January 9, 2014

Homeless Wichita vet laid to rest with military honors

There were few tears shed for Joseph Pluimer on Thursday.

There were few tears shed for Joseph Pluimer on Thursday.

The homeless veteran, who died Dec. 26, had a chilly service Thursday morning at Resthaven Cemetery, populated mainly by reporters and people who never knew him.

But as his casket was rolled in, about 20 waving flags held by American Legion motorcycle riders led the way to the cemetery’s Garden of Freedom.

Though he lived his last years homeless in Wichita, Pluimer’s service was complete with all the decorum of a military funeral, including an honor guard from Fort Riley. He received his military honors through the Dignity Memorial Homeless Veterans Burial Program, which provides funeral services for homeless veterans, Resthaven superintendent LeRoy Stine said.

“It’s a solemn occasion where we pay a homeless veteran the honors we feel he has coming to him,” Stine said.

Stine, a veteran himself, said that since the program started in Wichita in 2000, it has helped bury about 18 homeless veterans.

“We’re their family in the end,” said Mark Hansen, general manager at Resthaven.

Pluimer, 71, served as a private in the U.S. Army from June 28, 1962, to June 12, 1965, when he was honorably discharged, Stine said. Pluimer died at 4:45 p.m. Dec. 26 in his Wichita apartment, he said.

Other than that, officials at the Veterans Administration know nothing more about him. Even though he was found dead in an apartment, Pluimer was considered homeless by officials associated with the burial program.

He had no legal next of kin, so at the service, Angela Foster, a Gold Star Mother, received a folded flag in his honor. Foster said the flag will be framed and donated to a local ROTC chapter.

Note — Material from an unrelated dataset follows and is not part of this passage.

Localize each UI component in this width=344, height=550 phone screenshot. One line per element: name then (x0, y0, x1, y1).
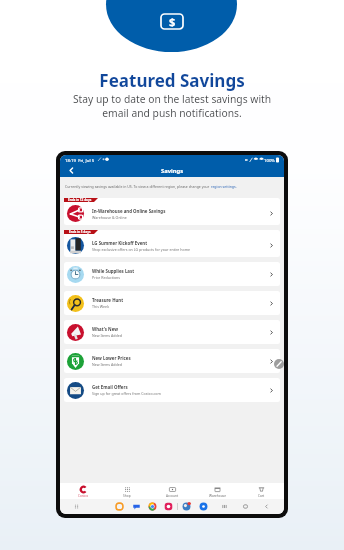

Foster, who lost one son in 2010 and has another serving in the Navy, said she frequently accepts folded flags for veterans who have no family.

“The ones who came back need to be honored, and a lot of them weren’t when they came back,” Foster said. “We try and honor all of them, even though they don’t know we’re here.”

Ron Vangas, director of Mulvane’s American Legion Riders, had about 20 people at the service. Years ago, he said he saw a homeless veteran’s funeral sparsely populated, so he decided to get the riders involved.

“They deserve recognition just like any other veteran,” Vangas said. “They’re brothers in arms.”

Pluimer was buried at the Kansas Veterans’ Cemetery in Winfield on Thursday afternoon. Ron Herndon, chaplain of the American Legion’s Post 136, eulogized Pluimer with a passage from Sgt. Joshua Helterbran’s poem “The Final Inspection.”

“Step forward now, you soldier; you’ve borne your burdens well,” Herndon said. “Walk peacefully on heaven’s streets. You’ve done your time in hell.”